Remove Nth Node From End of List — Two Approaches
| LeetCode #19 | Difficulty: Medium |
Approach 1: Two-Pass Solution (Length Calculation)
Intuition
To remove the Nth node from the end, we can first find the total length of the linked list.
Once the length is known, the problem becomes removing the (length - n)th node from the start.
This transforms the problem into a simple indexed deletion.
Approach
- Traverse the list once to count the total number of nodes.
- Compute the position of the node to remove from the beginning:
from_start = total - n. - Traverse again until reaching the node just before the target.
- If
from_start == 0, remove the head node. - Otherwise, adjust pointers to skip the target node.
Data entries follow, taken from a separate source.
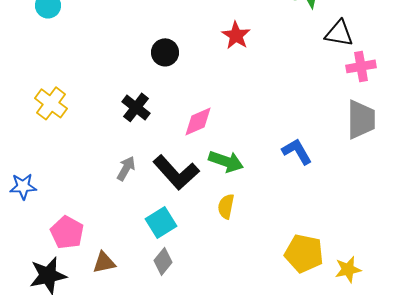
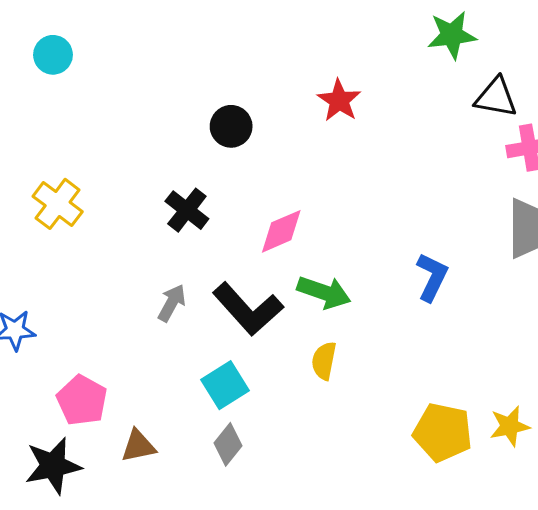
blue L-shape: (297, 151) -> (432, 277), turned 56
yellow star: (348, 269) -> (510, 426), moved

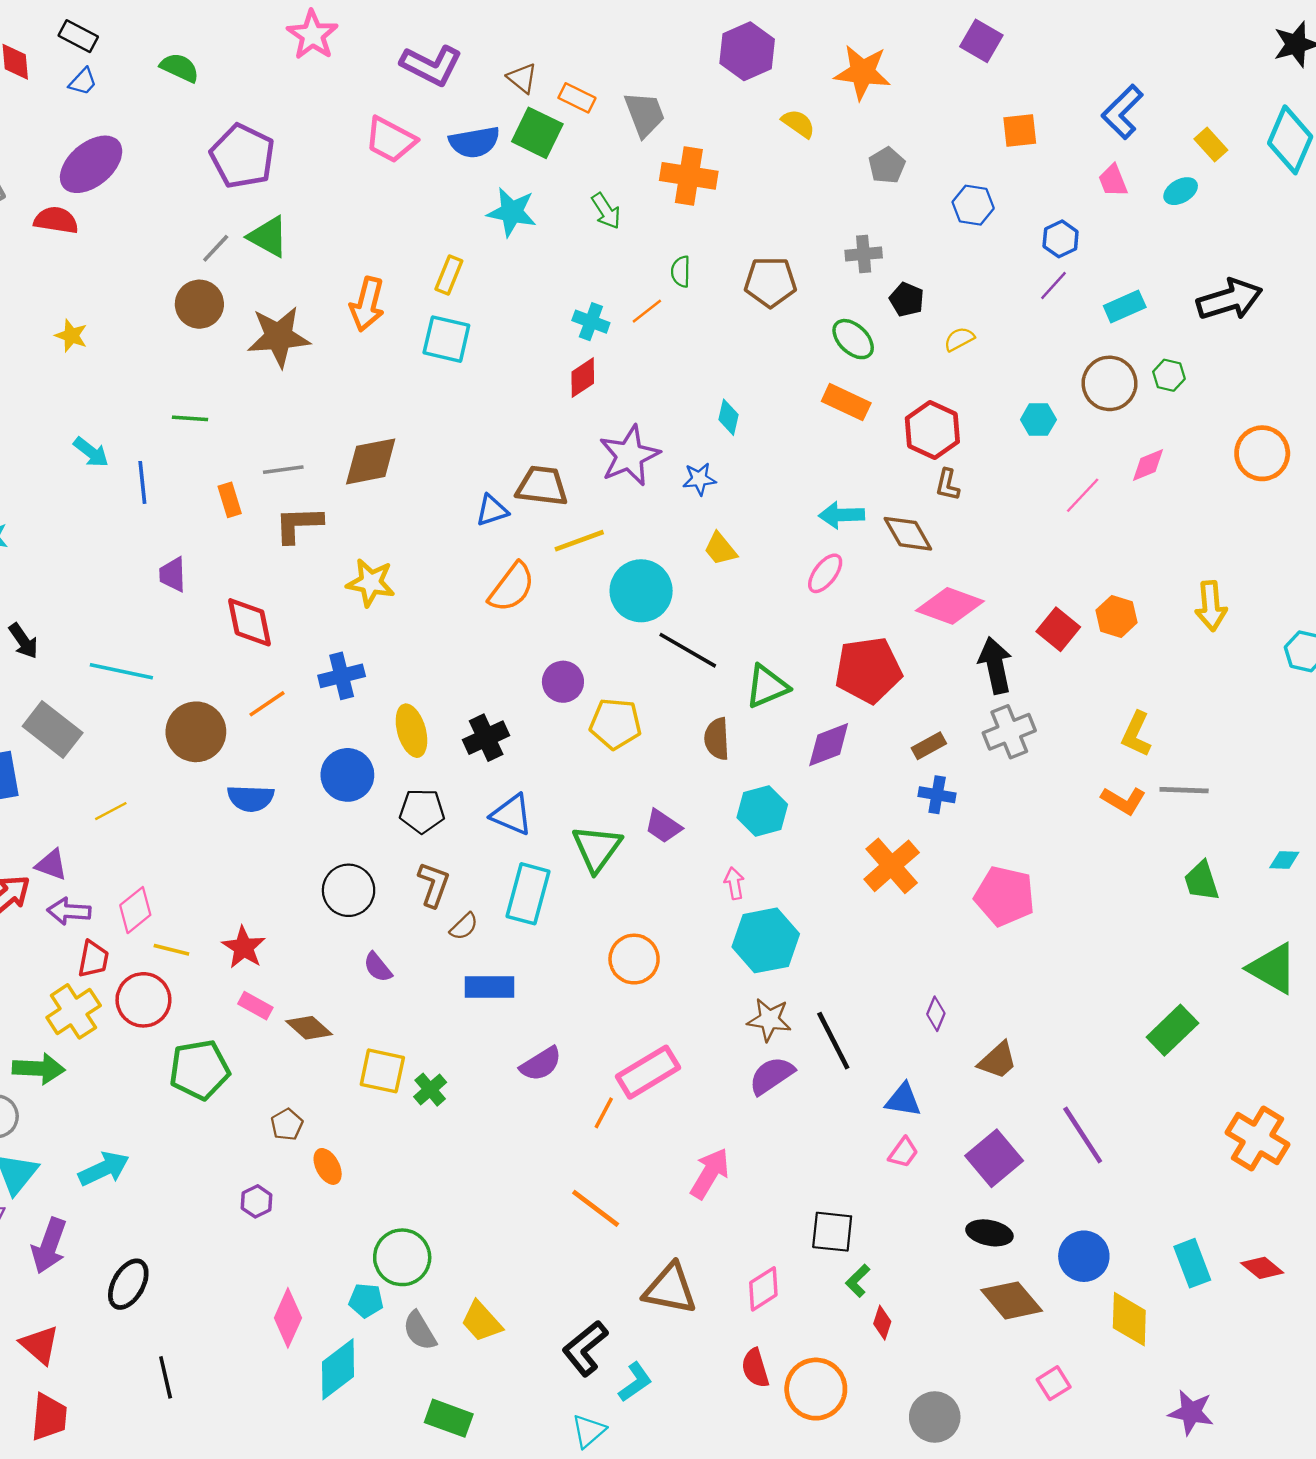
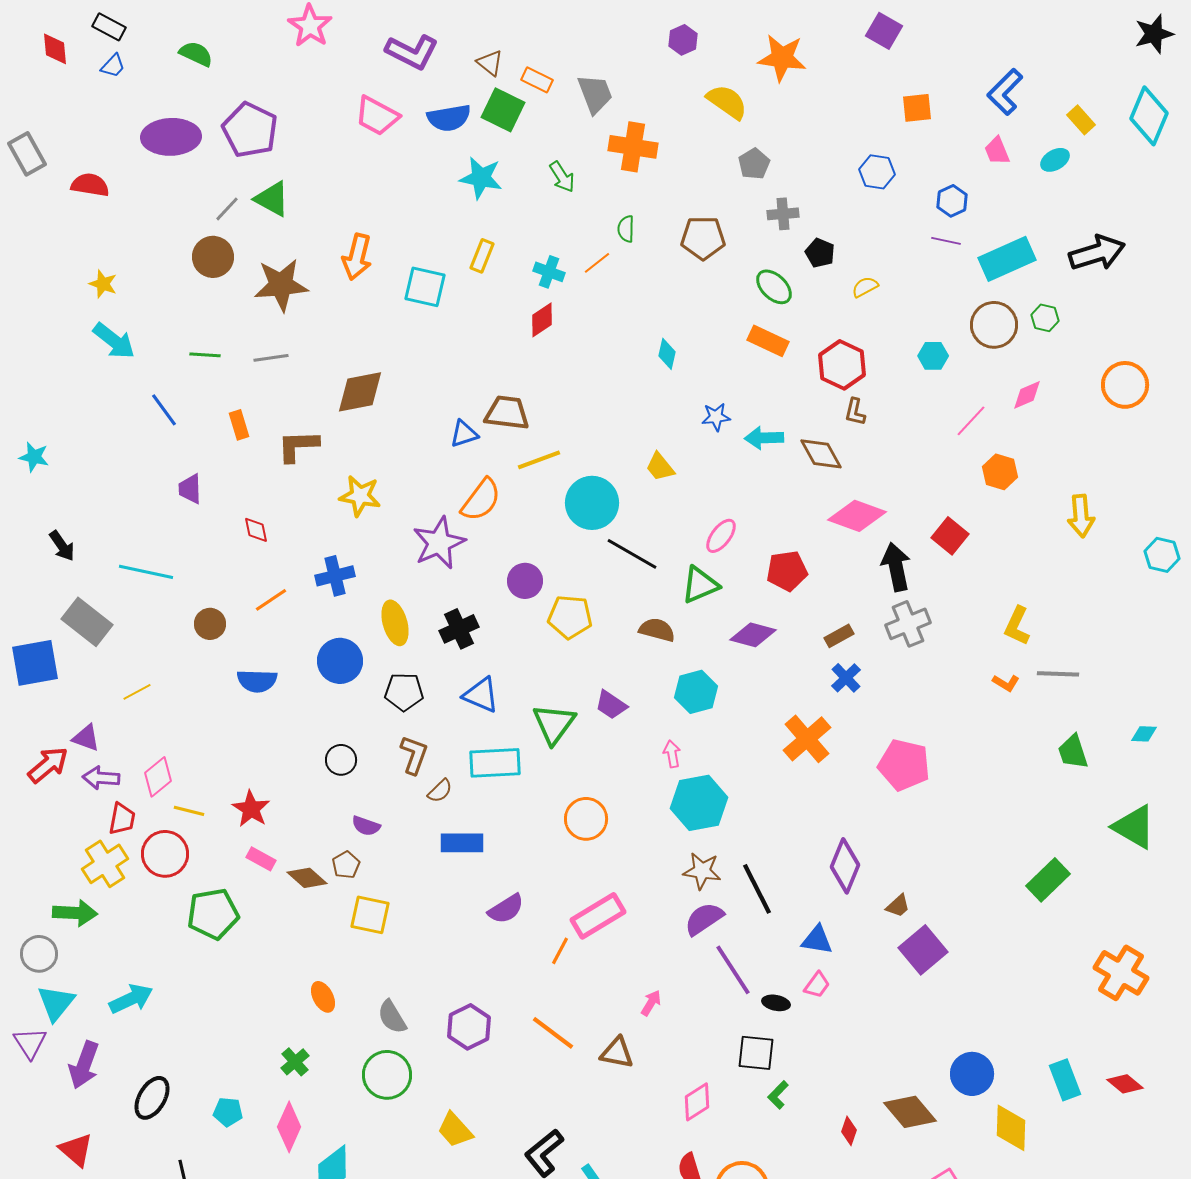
purple hexagon: (747, 51) -> (683, 40), size x0.6
yellow semicircle: (798, 124) -> (727, 102), size x1.4
purple ellipse: (91, 164) -> (171, 137), moved, turned 38
gray pentagon: (887, 165) -> (754, 164), moved
yellow rectangle: (449, 275) -> (482, 256), moved
purple line: (1054, 285) -> (946, 241), turned 60
cyan rectangle: (1125, 306) -> (1007, 259), size x1.6
cyan arrow: (91, 452) -> (114, 341), moved, size x1.4
purple star: (629, 456) -> (439, 543), moved
gray line: (283, 470) -> (271, 358), moved
blue star: (699, 479) -> (716, 417), moved
blue line: (142, 482) -> (164, 410), turned -30
pink ellipse: (825, 573) -> (721, 536), moved
orange hexagon: (1116, 616) -> (1000, 472), moved
red diamond: (250, 622) -> (256, 530), size x0.6
red pentagon: (868, 670) -> (787, 571), size x0.7
brown circle: (196, 732) -> (210, 624), size x0.6
brown semicircle: (717, 739) -> (657, 630), turned 108
purple diamond: (829, 745) -> (753, 635), turned 36
blue cross: (937, 795) -> (846, 678), turned 36
orange L-shape: (1123, 801) -> (1006, 683), size x0.7
black circle: (349, 890) -> (341, 760), size x0.7
cyan rectangle: (528, 894) -> (495, 763), turned 72
purple semicircle: (378, 967) -> (366, 826), turned -32
purple diamond: (936, 1014) -> (845, 866), size x1.8
brown trapezoid: (998, 1060) -> (898, 906), size x0.7
green cross: (430, 1090) -> (295, 1062), moved
brown pentagon: (287, 1125) -> (346, 865), moved
purple line: (1083, 1135) -> (733, 970), moved
purple square: (994, 1158) -> (923, 950), moved
pink arrow: (710, 1173) -> (651, 1003), size x0.6
purple hexagon: (256, 1201) -> (469, 1027), moved, size x1.6
black ellipse: (989, 1233) -> (776, 1003), moved, size x0.7
brown triangle: (670, 1289) -> (617, 1053), moved, size x0.7
cyan pentagon: (366, 1300) -> (228, 1112), moved
red diamond: (882, 1323) -> (849, 1131), moved
gray semicircle: (420, 1331) -> (392, 1017), moved

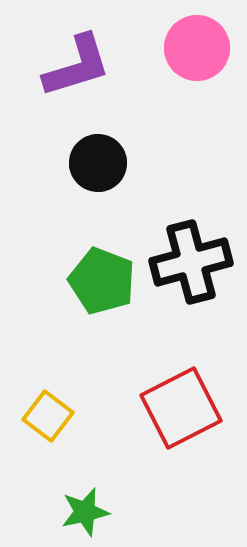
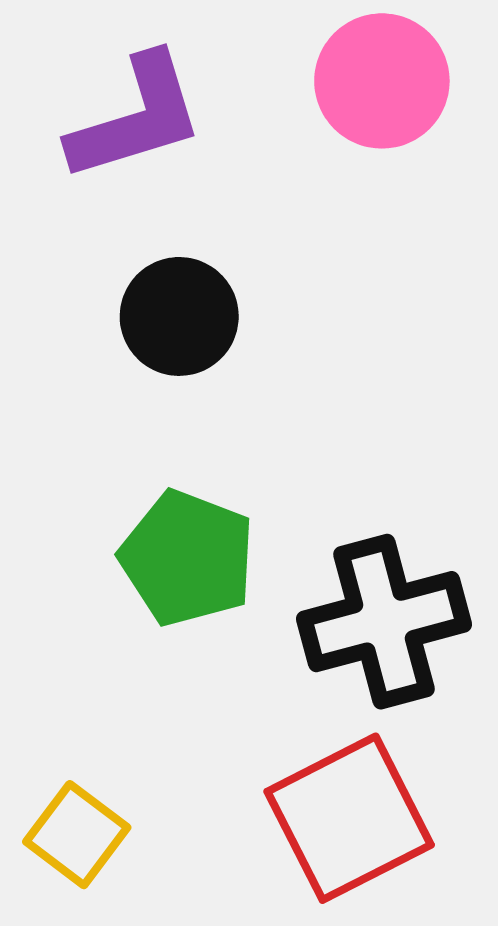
black cross: (191, 262) -> (384, 622), moved

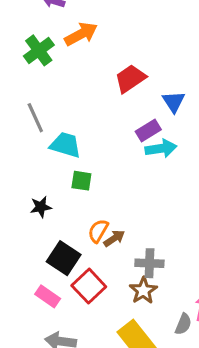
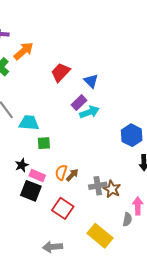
black square: (64, 258) -> (31, 191), moved
brown star: (143, 291) -> (112, 189), moved
pink rectangle: (48, 296) -> (37, 175), moved

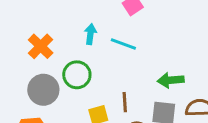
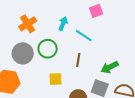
green arrow: (171, 80) -> (110, 67), turned -36
brown line: (125, 102) -> (78, 60), moved

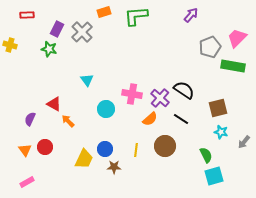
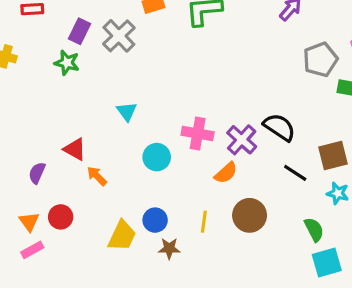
black line: (181, 119) -> (295, 173), moved
pink rectangle: (27, 182) -> (32, 250), moved

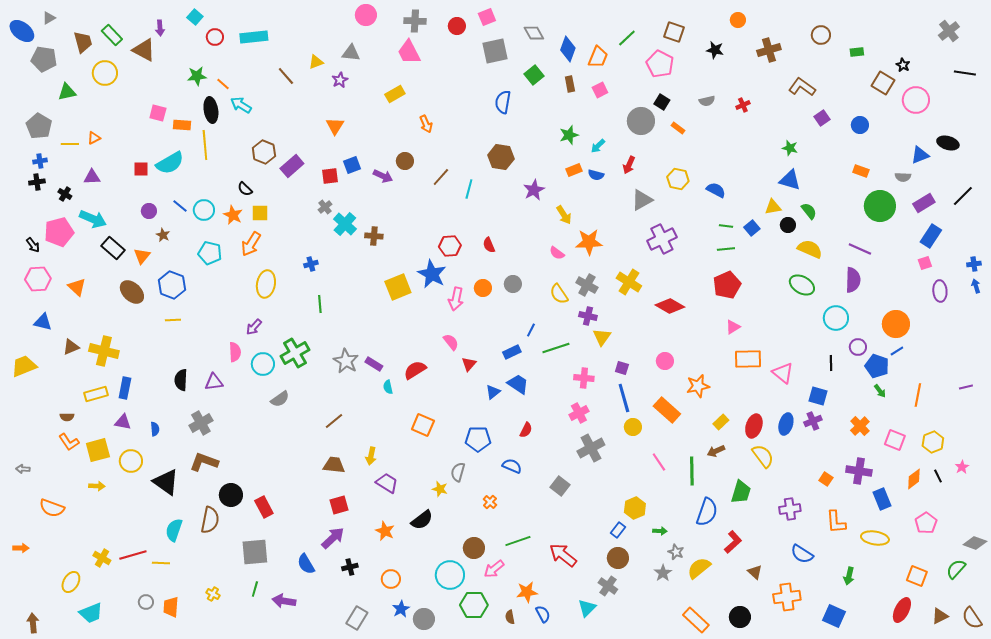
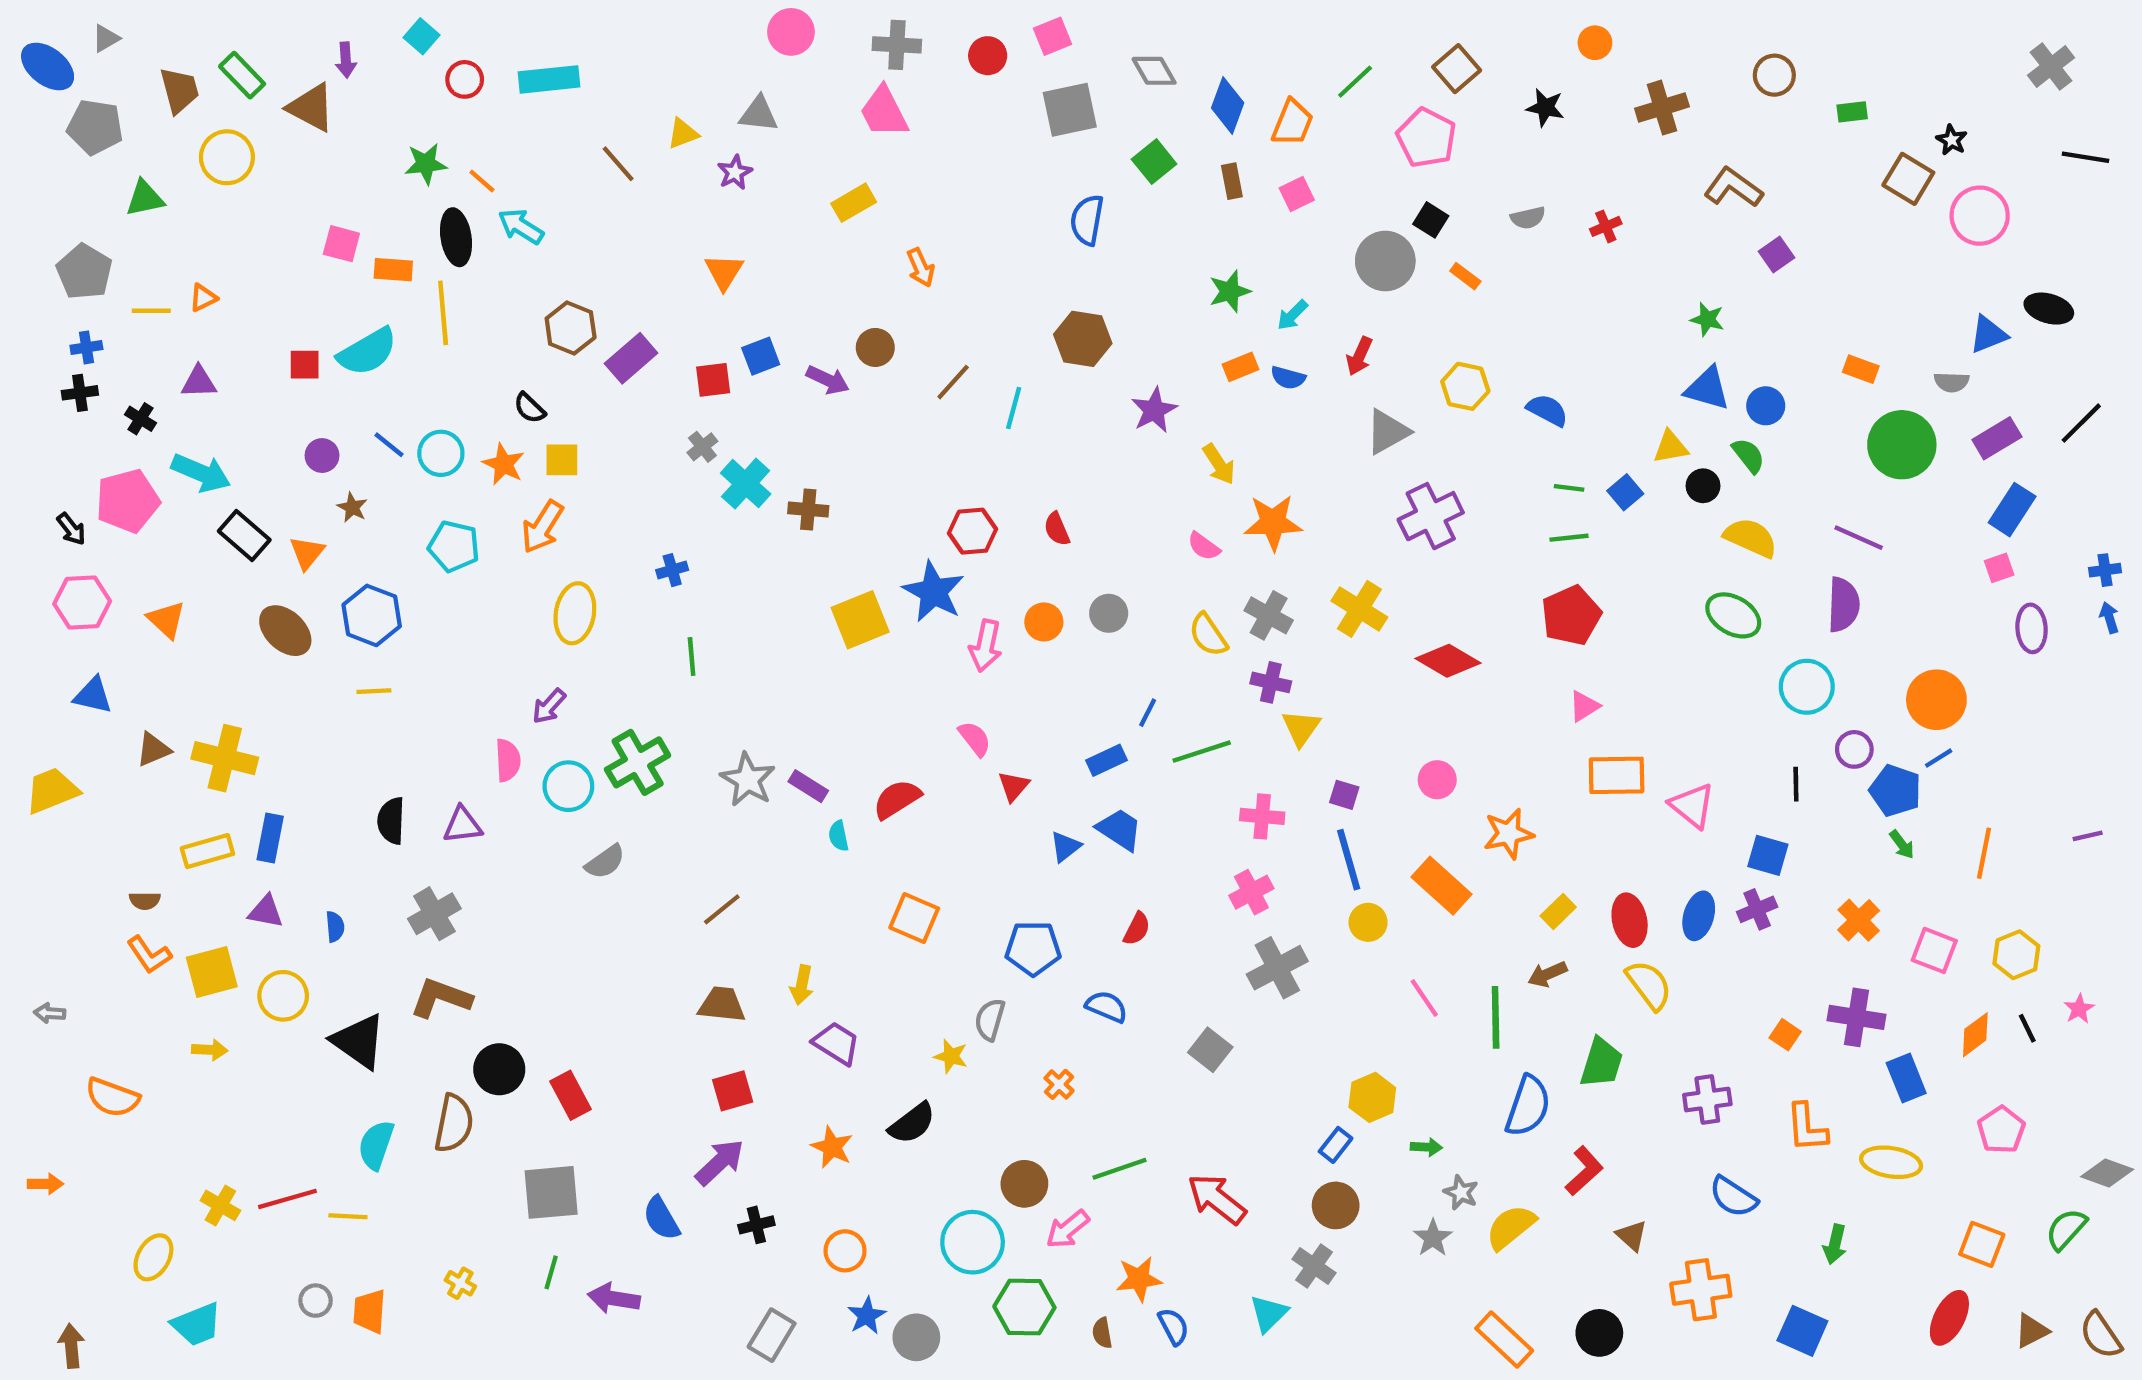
brown square: (674, 32) -> (1457, 69), turned 30
blue circle: (860, 125) -> (1766, 406), moved
red ellipse: (754, 426) -> (1630, 920), turned -30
- Return the updated head.
Complexity
-
Time complexity:
\(O(n)\) — two full traversals of the list. -
Space complexity:
\(O(1)\) — only constant extra pointers.
Code (Two-Pass)
/**
* Definition for singly-linked list.
* struct ListNode {
* int val;
* ListNode *next;
* ListNode() : val(0), next(nullptr) {}
* ListNode(int x) : val(x), next(nullptr) {}
* ListNode(int x, ListNode *next) : val(x), next(next) {}
* };
*/
class Solution {
public:
ListNode* removeNthFromEnd(ListNode* head, int n) {
int total = 0;
ListNode *curr = head;
while(curr) {
curr = curr->next;
total++;
}
int from_start = total - n;
curr = nullptr;
while(from_start--) {
curr = (curr == nullptr) ? head : curr->next;
}
if(!curr) return head->next;
ListNode *temp = curr->next;
curr->next = temp->next;
temp == nullptr;
return head;
}
};
Approach 2: One-Pass Solution (Fast & Slow Pointers)
Intuition
If we maintain a fixed distance of n nodes between two pointers, then when the front pointer reaches the end, the back pointer will be positioned just before the node to be removed.
This allows us to remove the target node in a single traversal.
Approach
- Initialize two pointers
frontandbackathead. - Move
frontforward bynsteps. - If
frontbecomesNULL, it means the head node must be removed. - Otherwise, move both
frontandbacktogether untilfrontreaches the end. - At this point,
back->nextis the node to be removed. - Adjust pointers to skip the target node.
- Return the updated head.
Complexity
-
Time complexity:
\(O(n)\) — single traversal of the list. -
Space complexity:
\(O(1)\) — only constant extra pointers.
Code (One-Pass)
/**
* Definition for singly-linked list.
* struct ListNode {
* int val;
* ListNode *next;
* ListNode() : val(0), next(nullptr) {}
* ListNode(int x) : val(x), next(nullptr) {}
* ListNode(int x, ListNode *next) : val(x), next(next) {}
* };
*/
class Solution {
public:
ListNode* removeNthFromEnd(ListNode* head, int n) {
ListNode *front = head;
ListNode *back = head;
while(n--) front = front->next;
if(!front) return head->next;
front = front->next;
while(front) {
front = front->next;
back = back->next;
}
back->next = back->next->next;
return head;
}
};
Summary
| Approach | Traversals | Time | Space | Interview Preferred |
|---|---|---|---|---|
| Two-Pass | 2 | O(n) | O(1) | ❌ |
| One-Pass | 1 | O(n) | O(1) | ✅ |
- The two-pass approach is easier to understand.
- The one-pass approach is more efficient and preferred in interviews.